Are you sure it was "obscenity" and not "indecency"? FCC does have leniency for indecency during "Safe harbor" which is between 10PM-6AM ( I believe WCSB's rules were between 11-6). but not for . obscenity.

"In assessing whether broadcast material is patently offensive, the full context in which the material appeared is important. Three principal factors are significant to this contextual analysis: (1) the explicitness or graphic nature of the description or depiction; (2) whether the material dwells on or repeats at length descriptions or depictions of sexual or excretory organs or activities; and (3) whether the material panders to, titillates, or shocks the audience. In examining these three factors, the FCC must weigh and balance them to determine whether the broadcast material is patently offensive because each indecency case presents its own particular mix of factors."

 
I will add that too often I heard what the FCC calls obscenity in some of the lyrics of songs played.
The FCC has no list of obscenities. Our only "real world" reference is the "Seven Dirty Words" comedy routine; even there we do not know if all or just some of the words are what the FCC might consider as "dirty".
While they have been getting away with it for some time -- it never bothered me or obviously their listeners -- but the emergence of the extreme right who are determined to squelch any media that they feel is not lockstep with their views, suggests that some conservative organization would challenge the license based on the "obscenity" and who knows what they would do with it.
You are politicizing what has been an enigma for station managers and programmers for the last six decades or so. We don't know which words are inappropriate for open access radio and TV, so we form our own opinions on what obscenity and profanity are.

Even one of the Supreme Court justices admitted that there was no list or description, but said "I know it when I see it".

Google AI says:

"I know it when I see it" is a famous quote from Supreme Court Justice Potter Stewart, who used it to express his struggle to legally define obscenity in the context of a 1964 case. The modern legal definition of obscenity, established by the Miller Test, requires that material, taken as a whole, appeals to prurient interest, depicts sexual conduct in a patently offensive way, and lacks serious literary, artistic, political, or scientific value.
 
Even one of the Supreme Court justices admitted that there was no list or description, but said "I know it when I see it".

In more recent years, the court has thrown out any FCC fines based on what they said were "capricious" rules that were vague or not specific.


Of course we also have the Chevron decision that makes it even harder for agencies to impose fines or punishment.

But that wouldn't stop a zealous FCC chairman from inventing a reason, such as "public interest," to revoke a license.
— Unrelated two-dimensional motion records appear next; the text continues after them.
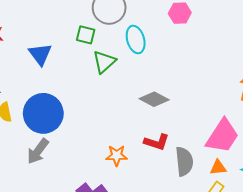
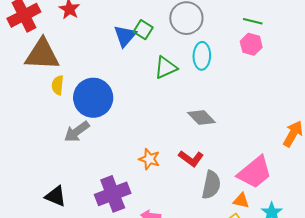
green square: (86, 35) -> (143, 30), moved
blue triangle: (40, 54) -> (125, 36), moved

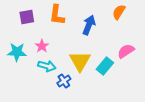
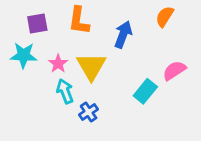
cyan star: (17, 52) -> (24, 55), moved
yellow triangle: (80, 61) -> (91, 66), moved
cyan arrow: (47, 66) -> (65, 91), turned -126

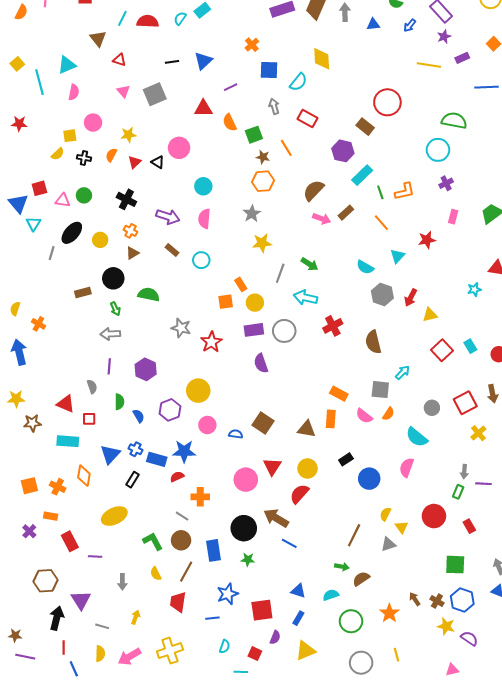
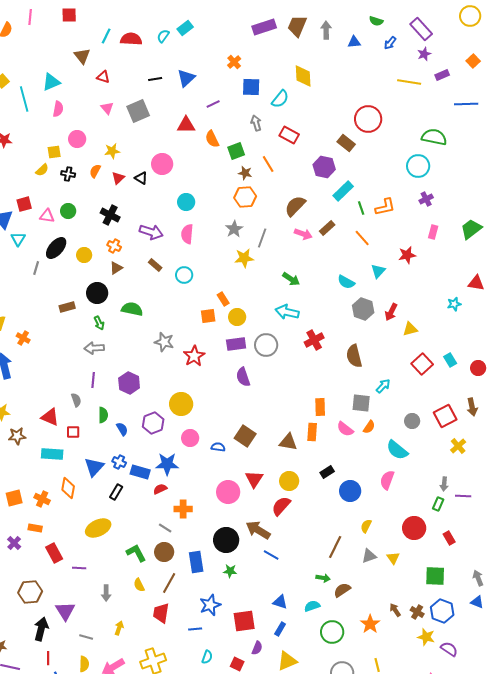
gray line: (280, 273) -> (262, 238), moved
orange rectangle: (339, 394) -> (320, 407), turned 60
yellow triangle: (402, 527) -> (393, 558), moved

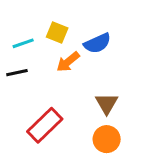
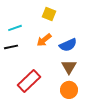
yellow square: (57, 32) -> (49, 14), moved
blue semicircle: (97, 43) -> (68, 45), moved

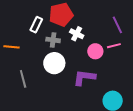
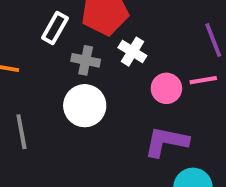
purple L-shape: (84, 77) -> (166, 142), moved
I think the university is concerned about liability. Turning over operations to another party gives them deniability. They can sue the operator.
 
Going back to WCSU, I think it can said that WCSU was the progenitor of WCSB.
While Kid Leo left WMMS for Columbia in 1988, he kept his hand in radio working part time on air at WXRT in New York, Howard Stern's flagship, and others and then ran Sirius/XM's Undrground Garage Channel where he still does Wednesday through Friday afternoons.
Ed Flash Ferenc became media manager for Cleveland Municipal Court but also moderates "America's Workforce ", for years on WERE and now is a podcast.
What that can teach young broadcasters is that you will have to be flexible and open to new avenues in your careers and move with the times, not fight them.
 
Why would they suddenly be more concerned with "liability" than in the past?

Unless...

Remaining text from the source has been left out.